DONGMEZA EULOGE BRICE, ULFERT FOCKEN, KLAUS BECKER
University of Hohenheim, Aquaculture-Systems and Animal Nutrition in the Tropics and Subtropics, Germany
In Yen Chau, Son La Province in Northern Viet Nam, fish farming is a commonly practised activity. In that region the aquaculture products significantly contribute to the supply of animal protein to households. The main cultured fish species in this region is grass carp, which is usually produced in polyculture together with common carp, mud carp, silver carp, silver barb and tilapia. The culture system which prevails here can be classified as semi-intensive.
Plant leaves are the main feed input to the ponds in small-scale fish farming in Yen Chau where the farmers normally feed crop residues, such as leaves from cassava (Manihot esculenta), banana (Musa nana), maize (Zea mays) and bamboo plants. Different grasses and duckweed, both collected from the paddy fields, as well as rice bran and cassava peels are also frequently fed to fish. So far, the nutritional potential of these plant feeds for fish has not been investigated.

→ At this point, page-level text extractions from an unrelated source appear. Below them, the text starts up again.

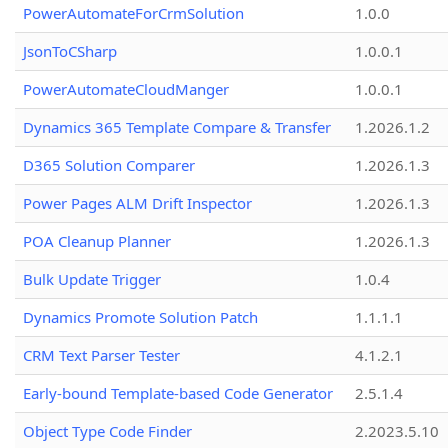
PowerAutomateForCrmSolution
1.0.0
JsonToCSharp
1.0.0.1
PowerAutomateCloudManger
1.0.0.1
Dynamics 365 Template Compare & Transfer
1.2026.1.2
D365 Solution Comparer
1.2026.1.3
Power Pages ALM Drift Inspector
1.2026.1.3
POA Cleanup Planner
1.2026.1.3
Bulk Update Trigger
1.0.4
Dynamics Promote Solution Patch
1.1.1.1
CRM Text Parser Tester
4.1.2.1
Early-bound Template-based Code Generator
2.5.1.4
Object Type Code Finder
2.2023.5.10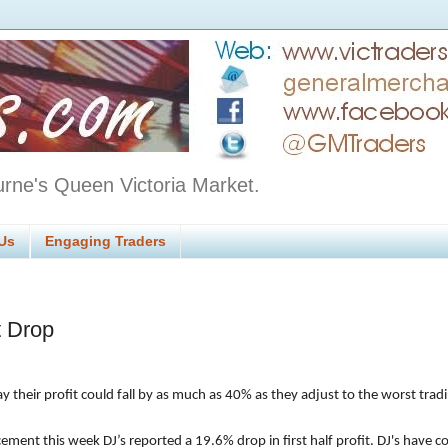
urne's Queen Victoria Market.
Us
Engaging Traders
t Drop
y their profit could fall by as much as 40% as they adjust to the worst trad
ement this week DJ’s reported a 19.6% drop in first half profit. DJ's have 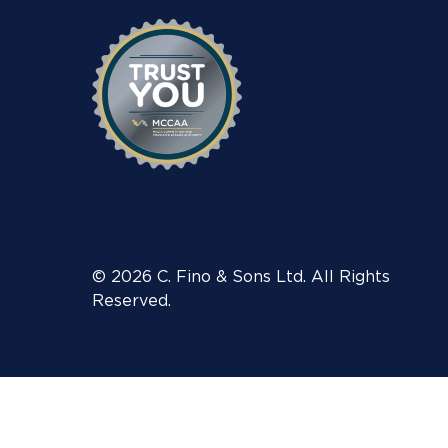
© 2026 C. Fino & Sons Ltd. All Rights
Reserved.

Samples of feed items commonly used over the year by six representative fish farmers in Yen Chau were regularly collected and analysed for their chemical composition. Crude protein, fat, moisture, ash, crude fibre and neutral detergent fibre (NDF) content were measured. The gross energy content, as well as the content of antinutrients, such as phenolic substances, tannin, saponin, trypsin inhibitors, cyanogens, and phytase were also determined. The aim of the study was to assess the suitability of these plant ingredients as fish feed and evaluate any possible temporal changes in their nutrient, energy and antinutrient contents during the course of the year.
The results of this study will allow us to get a better understanding of the nutritional quality of the collected plant materials as fish feed. The results of the ongoing analyses will be presented in the full paper.